WhatsApp

Birden Fazla Kira Sözleşmesi Varlığı Halinde Hukuki Sonuçlar

Birden Fazla Kira Sözleşmesi Varlığı Halinde Hukuki Sonuçlar

Geçmişten beri uygulamada kira sözleşmelerinin birden fazla şekilde düzenlendiği görülmektedir. Genelde bu uygulama ya işyeri kira sözleşmelerinde vergi yükümlülüğünden kaçmak şeklinde ya da yenilenen dönemlerde tarafların sözleşmenin kendiliğinden yenilendiğine dair bilgi eksikliğinden kaynaklanmaktadır. Taraflar arasında birden fazla kira sözleşmesi varlığı halinde uygulama sorunları ortaya çıkmaktadır.

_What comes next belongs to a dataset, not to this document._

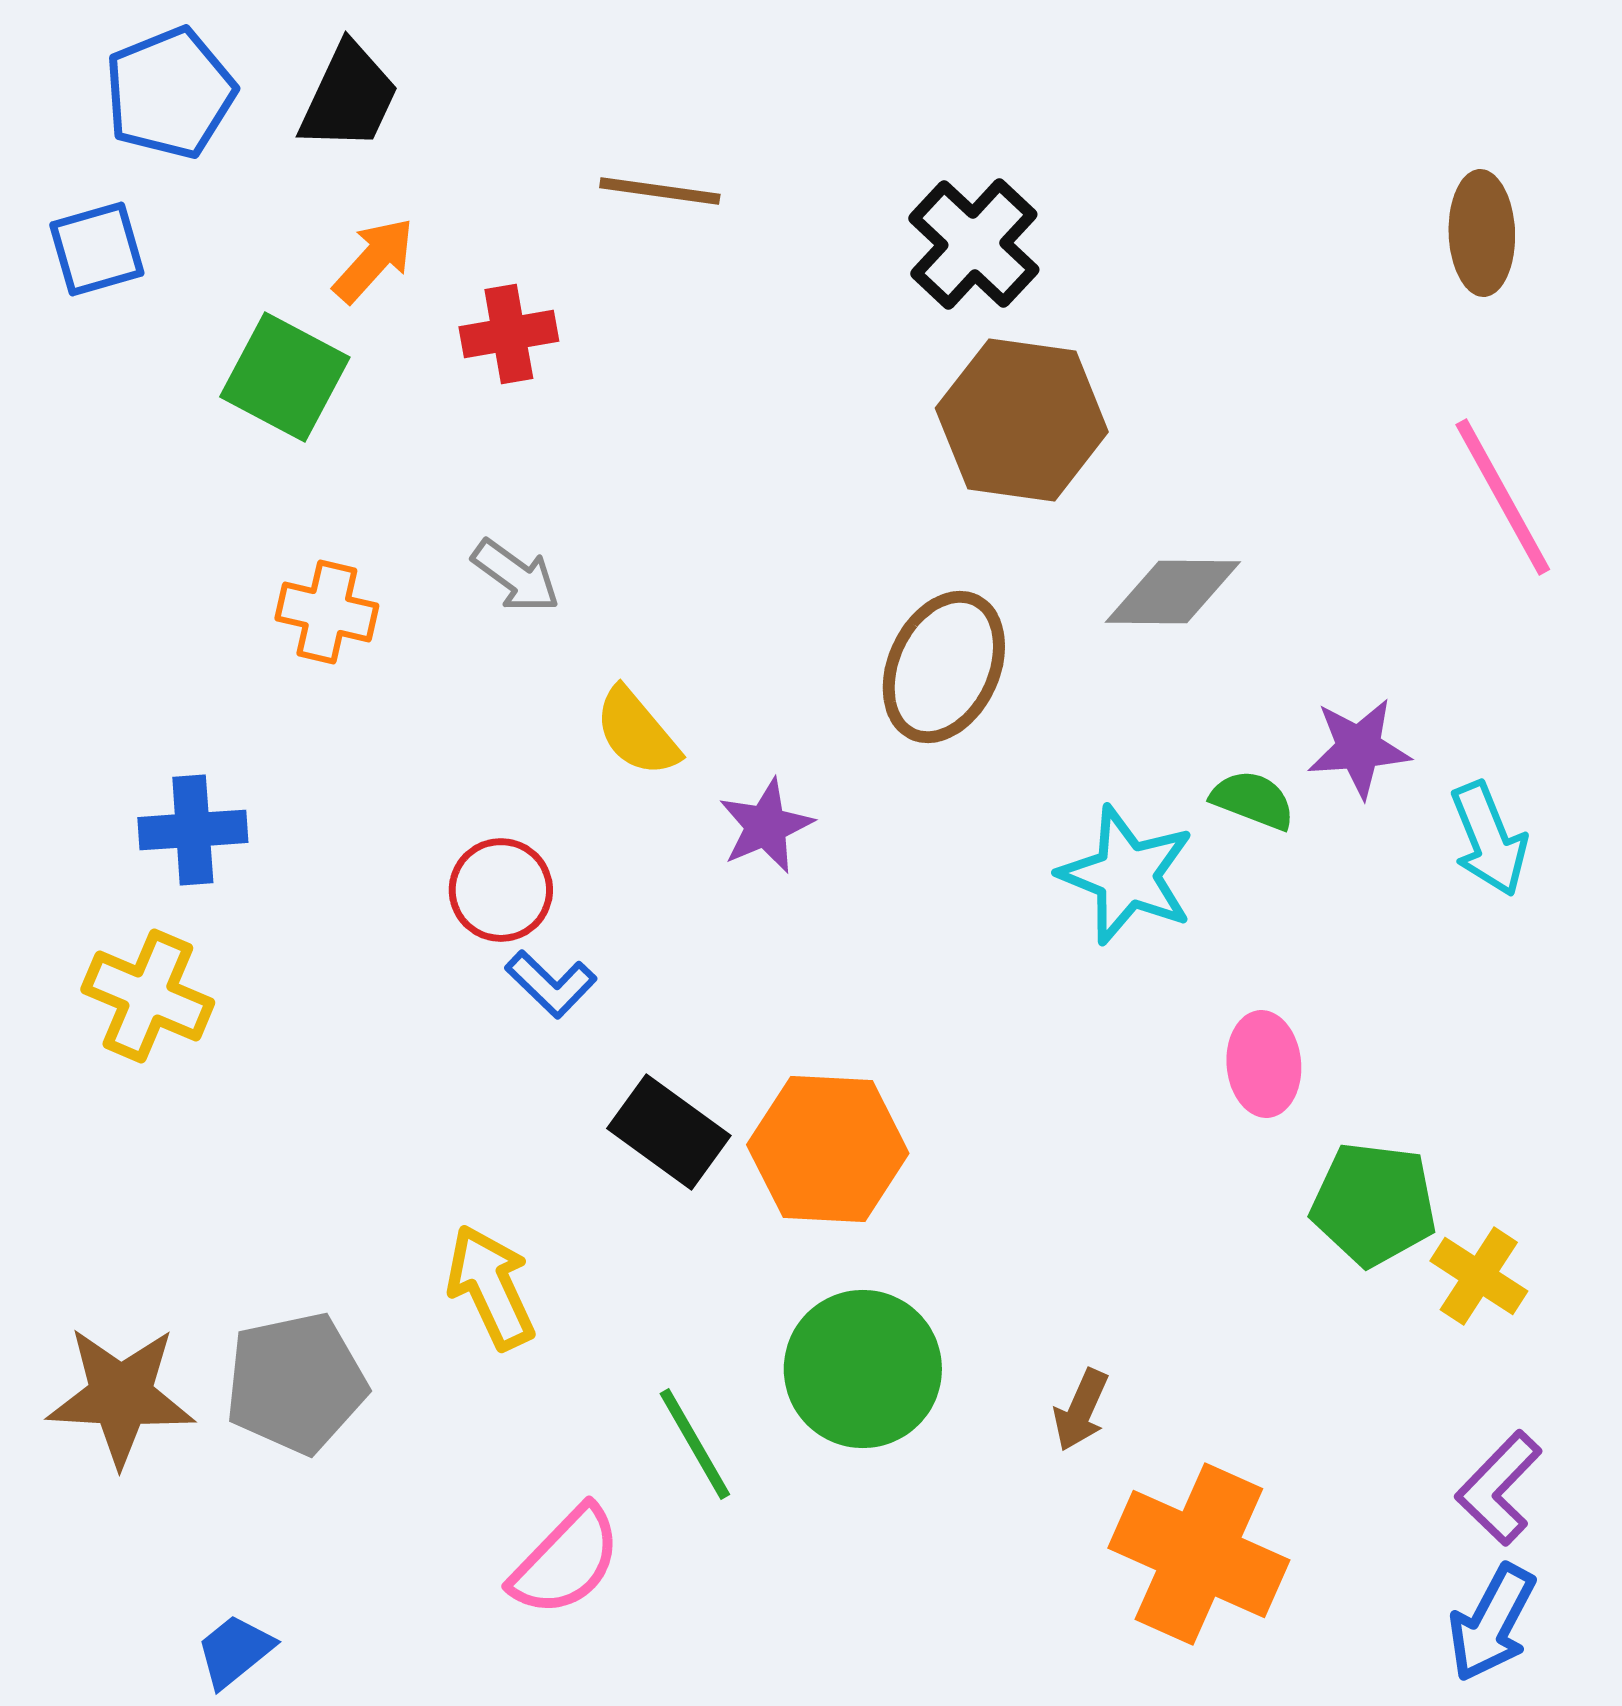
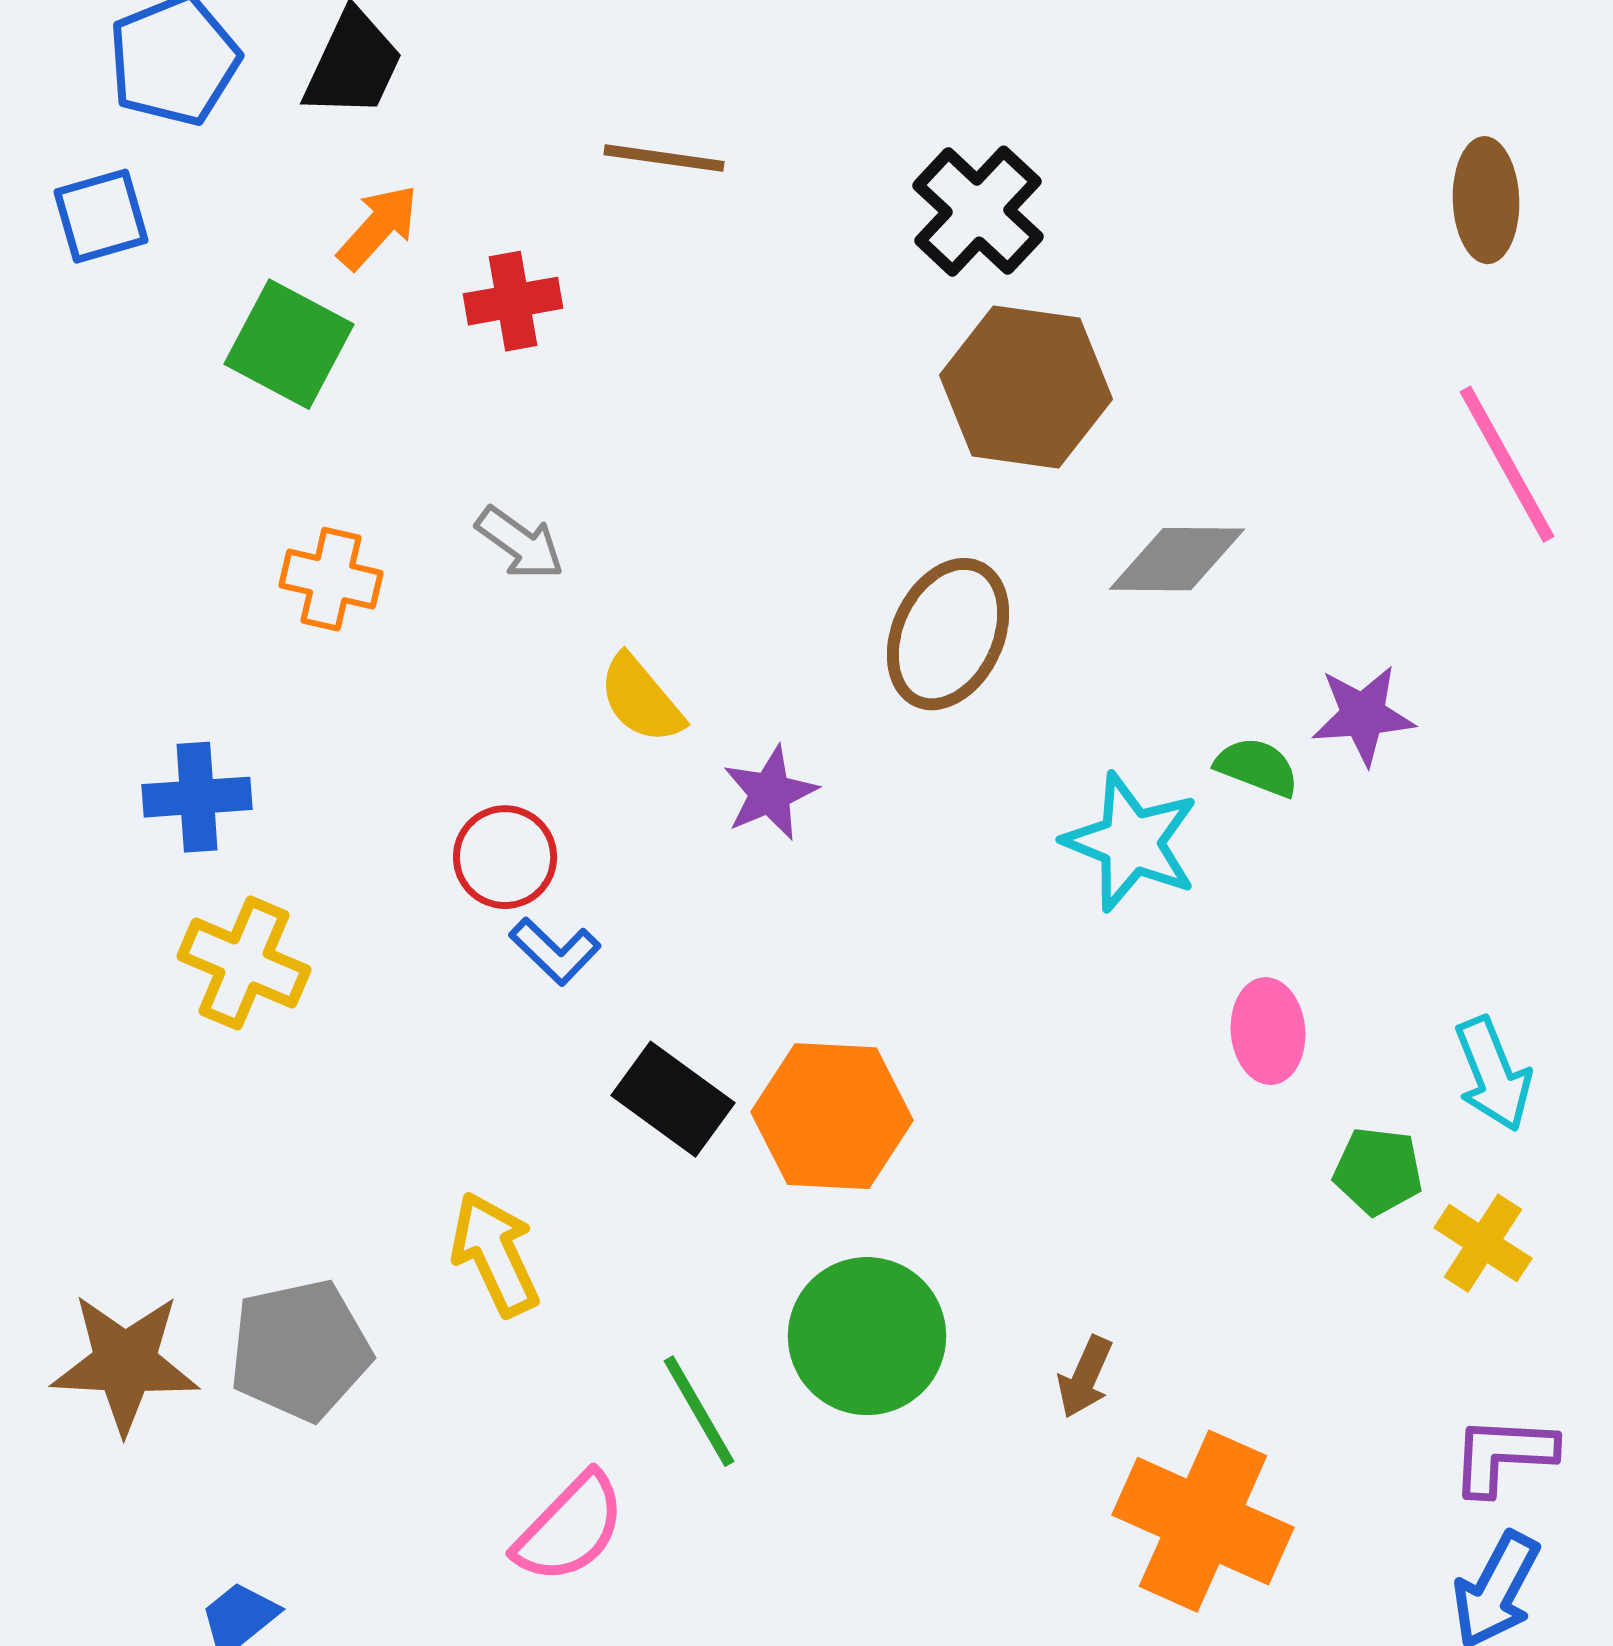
cyan arrow: (1489, 839) -> (1493, 1074), moved
yellow cross: (148, 996) -> (244, 963), moved
green pentagon: (1374, 1204) -> (1378, 1171), size x0.7
purple L-shape: (1499, 1488) -> (1503, 1455), turned 49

Birden fazla kira sözleşmesinden hangisine itibar edileceği tüm kira ilişkisini etkilemektedir. Özellikle, kira bedelinin miktarı, kira bedelinin tespiti, kiracının tahliyesi hususlarında hangi yazılı sözleşmeye göre uyuşmazlık giderilecektir? Örneğin kira başlangıç tarihlerinin değişmesi halinde hangi sözleşmeye göre tahliye davası açma süresi belirlenecektir? Başka bir örnek vermek gerekirse yeni bir kira sözleşmesi 5 yıllık ve 10 yıllık süreleri keser mi? Bu yazıda yüksek mahkeme kararları doğrultusunda hangi sözleşmeye itibar edilmesi gerekeceği konusunda Yargıtay ve Bölge Adliye Mahkemeleri kararları doğrultusunda bilgi verilecektir.

Birden Fazla Kira Sözleşmesinin Karşılaştırılması

Birden fazla kira sözleşmesinden hangisine itibar edileceği konusunda ilk olarak sözleşmelerin karşılaştırılması gerekecektir. Eğer yazılı kira sözleşmelerinde esaslı unsurların tamamı aynı olmasına karşın yalnızca kira başlangıç tarihi ve kira bedelinin değiştirildiği anlaşılıyorsa o halde yeni sözleşme eski sözleşmenin devamı niteliğinde kabul edilecektir.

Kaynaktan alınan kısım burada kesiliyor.